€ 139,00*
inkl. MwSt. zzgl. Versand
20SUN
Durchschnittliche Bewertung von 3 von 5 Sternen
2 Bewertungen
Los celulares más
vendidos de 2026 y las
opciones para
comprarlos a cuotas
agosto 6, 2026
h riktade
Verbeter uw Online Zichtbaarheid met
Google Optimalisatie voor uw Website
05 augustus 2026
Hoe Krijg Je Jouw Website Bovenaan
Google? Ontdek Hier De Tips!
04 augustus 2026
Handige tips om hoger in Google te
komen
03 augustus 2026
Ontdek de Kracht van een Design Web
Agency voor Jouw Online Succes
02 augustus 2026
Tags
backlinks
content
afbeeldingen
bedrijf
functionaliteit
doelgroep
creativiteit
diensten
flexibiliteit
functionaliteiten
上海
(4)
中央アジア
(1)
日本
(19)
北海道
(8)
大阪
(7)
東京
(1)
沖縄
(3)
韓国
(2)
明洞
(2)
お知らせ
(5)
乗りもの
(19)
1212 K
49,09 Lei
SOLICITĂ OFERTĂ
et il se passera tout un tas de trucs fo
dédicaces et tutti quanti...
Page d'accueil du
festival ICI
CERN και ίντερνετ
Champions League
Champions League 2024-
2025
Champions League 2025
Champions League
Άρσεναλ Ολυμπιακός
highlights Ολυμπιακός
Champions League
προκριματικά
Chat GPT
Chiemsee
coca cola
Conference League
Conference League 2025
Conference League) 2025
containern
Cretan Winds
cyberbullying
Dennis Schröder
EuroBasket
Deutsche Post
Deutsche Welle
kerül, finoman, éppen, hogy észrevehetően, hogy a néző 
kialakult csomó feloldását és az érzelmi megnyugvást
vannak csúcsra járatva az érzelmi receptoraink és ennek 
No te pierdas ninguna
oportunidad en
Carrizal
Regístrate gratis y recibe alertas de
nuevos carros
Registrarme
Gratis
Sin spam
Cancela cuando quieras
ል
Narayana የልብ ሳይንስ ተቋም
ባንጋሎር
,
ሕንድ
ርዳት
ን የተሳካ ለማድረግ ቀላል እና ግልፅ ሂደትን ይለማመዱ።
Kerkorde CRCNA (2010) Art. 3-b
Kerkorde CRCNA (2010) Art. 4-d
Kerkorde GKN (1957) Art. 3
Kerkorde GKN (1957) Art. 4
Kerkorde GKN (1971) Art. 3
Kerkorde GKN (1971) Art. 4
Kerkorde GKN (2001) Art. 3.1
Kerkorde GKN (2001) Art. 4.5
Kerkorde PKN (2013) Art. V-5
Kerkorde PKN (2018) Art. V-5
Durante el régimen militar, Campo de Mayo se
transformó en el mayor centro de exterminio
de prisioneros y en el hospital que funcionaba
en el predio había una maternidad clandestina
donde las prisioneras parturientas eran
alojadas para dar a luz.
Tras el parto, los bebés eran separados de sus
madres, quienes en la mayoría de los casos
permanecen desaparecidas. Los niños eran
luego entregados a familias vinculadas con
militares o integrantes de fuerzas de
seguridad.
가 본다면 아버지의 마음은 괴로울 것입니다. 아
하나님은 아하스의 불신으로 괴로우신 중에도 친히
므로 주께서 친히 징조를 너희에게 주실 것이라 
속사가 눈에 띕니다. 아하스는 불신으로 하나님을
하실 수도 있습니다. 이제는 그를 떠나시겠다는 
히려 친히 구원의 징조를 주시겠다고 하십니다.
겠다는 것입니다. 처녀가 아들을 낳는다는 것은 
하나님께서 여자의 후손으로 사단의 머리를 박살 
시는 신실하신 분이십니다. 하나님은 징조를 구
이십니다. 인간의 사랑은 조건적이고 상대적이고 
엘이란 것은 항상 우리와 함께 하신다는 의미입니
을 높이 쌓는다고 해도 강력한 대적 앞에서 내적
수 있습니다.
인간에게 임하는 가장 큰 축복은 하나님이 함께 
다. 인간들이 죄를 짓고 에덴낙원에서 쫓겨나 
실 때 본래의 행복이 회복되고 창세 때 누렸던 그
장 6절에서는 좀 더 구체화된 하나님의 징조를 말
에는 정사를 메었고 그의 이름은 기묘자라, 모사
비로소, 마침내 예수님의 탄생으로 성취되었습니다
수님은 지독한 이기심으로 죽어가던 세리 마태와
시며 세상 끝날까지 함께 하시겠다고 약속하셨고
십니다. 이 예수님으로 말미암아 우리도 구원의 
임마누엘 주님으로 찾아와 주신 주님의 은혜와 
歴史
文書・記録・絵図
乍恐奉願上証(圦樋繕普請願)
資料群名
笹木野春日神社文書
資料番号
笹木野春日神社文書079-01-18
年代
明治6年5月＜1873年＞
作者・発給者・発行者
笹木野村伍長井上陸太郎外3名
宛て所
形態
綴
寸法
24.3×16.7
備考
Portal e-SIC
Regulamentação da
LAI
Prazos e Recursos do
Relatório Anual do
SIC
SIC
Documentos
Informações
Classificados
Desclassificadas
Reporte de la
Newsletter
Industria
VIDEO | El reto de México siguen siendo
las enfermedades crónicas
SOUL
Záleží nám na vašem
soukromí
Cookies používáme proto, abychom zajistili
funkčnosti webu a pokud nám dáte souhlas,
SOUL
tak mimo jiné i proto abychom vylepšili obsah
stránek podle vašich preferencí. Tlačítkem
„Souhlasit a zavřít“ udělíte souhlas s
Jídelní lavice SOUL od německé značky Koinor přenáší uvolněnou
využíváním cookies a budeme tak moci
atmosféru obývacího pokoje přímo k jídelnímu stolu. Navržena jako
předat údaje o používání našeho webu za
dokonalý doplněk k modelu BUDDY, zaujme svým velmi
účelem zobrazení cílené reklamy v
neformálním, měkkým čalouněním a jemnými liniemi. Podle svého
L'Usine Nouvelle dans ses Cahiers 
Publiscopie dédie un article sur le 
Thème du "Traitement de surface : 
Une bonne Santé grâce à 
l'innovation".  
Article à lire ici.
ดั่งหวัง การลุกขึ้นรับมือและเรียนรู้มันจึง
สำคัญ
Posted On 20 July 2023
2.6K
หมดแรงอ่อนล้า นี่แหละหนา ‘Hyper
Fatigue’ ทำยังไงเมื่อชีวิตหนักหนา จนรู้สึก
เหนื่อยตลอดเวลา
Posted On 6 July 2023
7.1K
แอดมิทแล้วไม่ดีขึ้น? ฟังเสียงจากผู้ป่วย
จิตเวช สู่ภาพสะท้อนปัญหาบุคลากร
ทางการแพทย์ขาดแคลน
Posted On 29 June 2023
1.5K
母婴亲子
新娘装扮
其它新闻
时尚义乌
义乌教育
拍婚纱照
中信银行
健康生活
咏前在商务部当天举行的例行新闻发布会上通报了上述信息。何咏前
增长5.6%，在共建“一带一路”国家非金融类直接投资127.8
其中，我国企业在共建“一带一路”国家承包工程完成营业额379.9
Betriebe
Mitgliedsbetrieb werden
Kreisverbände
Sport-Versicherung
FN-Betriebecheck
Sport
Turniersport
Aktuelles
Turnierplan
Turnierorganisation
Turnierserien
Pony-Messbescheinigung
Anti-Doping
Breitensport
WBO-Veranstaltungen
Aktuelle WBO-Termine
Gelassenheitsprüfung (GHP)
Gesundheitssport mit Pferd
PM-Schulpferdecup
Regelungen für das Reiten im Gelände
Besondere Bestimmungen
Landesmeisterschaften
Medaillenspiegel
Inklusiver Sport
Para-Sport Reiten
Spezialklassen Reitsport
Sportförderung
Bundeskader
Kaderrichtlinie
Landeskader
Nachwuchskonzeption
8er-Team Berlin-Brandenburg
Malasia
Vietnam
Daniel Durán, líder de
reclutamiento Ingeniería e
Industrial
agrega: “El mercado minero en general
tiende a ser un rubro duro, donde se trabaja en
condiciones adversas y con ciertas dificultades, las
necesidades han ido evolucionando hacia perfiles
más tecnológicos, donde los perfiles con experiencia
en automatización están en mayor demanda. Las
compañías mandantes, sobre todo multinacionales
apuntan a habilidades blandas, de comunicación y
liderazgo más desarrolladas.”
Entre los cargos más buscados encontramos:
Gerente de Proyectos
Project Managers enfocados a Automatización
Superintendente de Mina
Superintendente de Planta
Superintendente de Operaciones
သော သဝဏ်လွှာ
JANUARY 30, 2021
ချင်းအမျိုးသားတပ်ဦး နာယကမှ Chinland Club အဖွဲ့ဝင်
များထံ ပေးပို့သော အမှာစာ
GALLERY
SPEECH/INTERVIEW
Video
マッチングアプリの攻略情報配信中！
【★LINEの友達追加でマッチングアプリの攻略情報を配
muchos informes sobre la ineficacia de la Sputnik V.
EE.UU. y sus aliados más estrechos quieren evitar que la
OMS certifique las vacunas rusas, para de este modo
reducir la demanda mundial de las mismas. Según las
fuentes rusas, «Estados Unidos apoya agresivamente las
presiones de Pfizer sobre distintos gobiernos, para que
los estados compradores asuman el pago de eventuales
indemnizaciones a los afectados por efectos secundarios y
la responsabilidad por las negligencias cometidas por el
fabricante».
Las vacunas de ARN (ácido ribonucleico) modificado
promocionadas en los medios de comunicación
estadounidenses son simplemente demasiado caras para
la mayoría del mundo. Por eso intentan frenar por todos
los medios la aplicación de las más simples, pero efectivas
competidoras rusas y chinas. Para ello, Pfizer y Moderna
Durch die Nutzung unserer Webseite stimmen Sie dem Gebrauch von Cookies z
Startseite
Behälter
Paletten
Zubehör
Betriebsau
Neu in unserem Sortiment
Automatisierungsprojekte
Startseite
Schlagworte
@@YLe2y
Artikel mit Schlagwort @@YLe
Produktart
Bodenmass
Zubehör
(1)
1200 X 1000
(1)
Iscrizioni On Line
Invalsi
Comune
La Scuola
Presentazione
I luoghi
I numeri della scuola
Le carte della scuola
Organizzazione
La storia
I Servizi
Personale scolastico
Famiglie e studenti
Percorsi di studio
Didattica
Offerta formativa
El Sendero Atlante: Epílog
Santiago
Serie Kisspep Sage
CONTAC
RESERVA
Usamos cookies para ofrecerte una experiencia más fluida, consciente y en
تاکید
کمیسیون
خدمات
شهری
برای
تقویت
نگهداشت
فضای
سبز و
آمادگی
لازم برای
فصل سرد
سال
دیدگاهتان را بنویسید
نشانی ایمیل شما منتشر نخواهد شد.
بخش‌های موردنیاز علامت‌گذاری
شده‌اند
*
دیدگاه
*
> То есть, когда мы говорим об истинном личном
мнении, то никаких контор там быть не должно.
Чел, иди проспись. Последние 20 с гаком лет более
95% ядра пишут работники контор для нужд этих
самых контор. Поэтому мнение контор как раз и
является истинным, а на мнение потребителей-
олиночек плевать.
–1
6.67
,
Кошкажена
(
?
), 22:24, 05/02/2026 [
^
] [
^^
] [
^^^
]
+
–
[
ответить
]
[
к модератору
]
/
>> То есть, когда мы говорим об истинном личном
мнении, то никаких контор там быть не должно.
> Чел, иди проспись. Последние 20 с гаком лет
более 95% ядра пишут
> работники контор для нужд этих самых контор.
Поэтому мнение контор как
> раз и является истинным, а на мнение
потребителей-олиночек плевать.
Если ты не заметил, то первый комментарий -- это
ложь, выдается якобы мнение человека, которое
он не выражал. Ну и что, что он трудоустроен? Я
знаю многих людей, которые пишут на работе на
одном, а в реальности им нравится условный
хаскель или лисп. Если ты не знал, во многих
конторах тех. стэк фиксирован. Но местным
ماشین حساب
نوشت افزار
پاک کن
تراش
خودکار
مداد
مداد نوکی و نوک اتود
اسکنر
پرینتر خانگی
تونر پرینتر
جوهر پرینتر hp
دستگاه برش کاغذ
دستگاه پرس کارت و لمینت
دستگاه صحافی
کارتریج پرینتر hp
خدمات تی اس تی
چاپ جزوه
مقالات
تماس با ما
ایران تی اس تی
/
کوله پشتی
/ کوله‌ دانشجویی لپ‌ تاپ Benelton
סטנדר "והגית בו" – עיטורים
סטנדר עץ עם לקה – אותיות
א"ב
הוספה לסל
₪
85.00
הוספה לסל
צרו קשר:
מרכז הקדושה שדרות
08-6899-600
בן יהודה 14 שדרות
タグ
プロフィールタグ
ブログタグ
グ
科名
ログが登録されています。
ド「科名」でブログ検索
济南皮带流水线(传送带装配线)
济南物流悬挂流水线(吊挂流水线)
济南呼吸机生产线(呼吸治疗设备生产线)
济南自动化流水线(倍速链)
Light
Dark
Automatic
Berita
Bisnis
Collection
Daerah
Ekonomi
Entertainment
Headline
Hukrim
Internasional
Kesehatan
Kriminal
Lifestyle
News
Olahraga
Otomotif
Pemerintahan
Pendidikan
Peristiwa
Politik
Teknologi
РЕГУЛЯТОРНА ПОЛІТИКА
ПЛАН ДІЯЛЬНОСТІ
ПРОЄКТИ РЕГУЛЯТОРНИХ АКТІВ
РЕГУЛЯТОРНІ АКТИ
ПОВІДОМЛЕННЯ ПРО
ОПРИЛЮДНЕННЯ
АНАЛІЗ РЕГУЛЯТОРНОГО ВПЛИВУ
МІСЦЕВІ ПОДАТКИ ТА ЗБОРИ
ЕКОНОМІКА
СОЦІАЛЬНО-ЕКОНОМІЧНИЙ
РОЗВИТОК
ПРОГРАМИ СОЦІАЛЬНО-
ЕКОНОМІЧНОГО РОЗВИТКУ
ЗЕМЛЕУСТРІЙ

· · · · · · ·

→ **Work instruction**:
Once you have counted the lines above that contain "donde", give that number alone.

→ **Task solution**:
3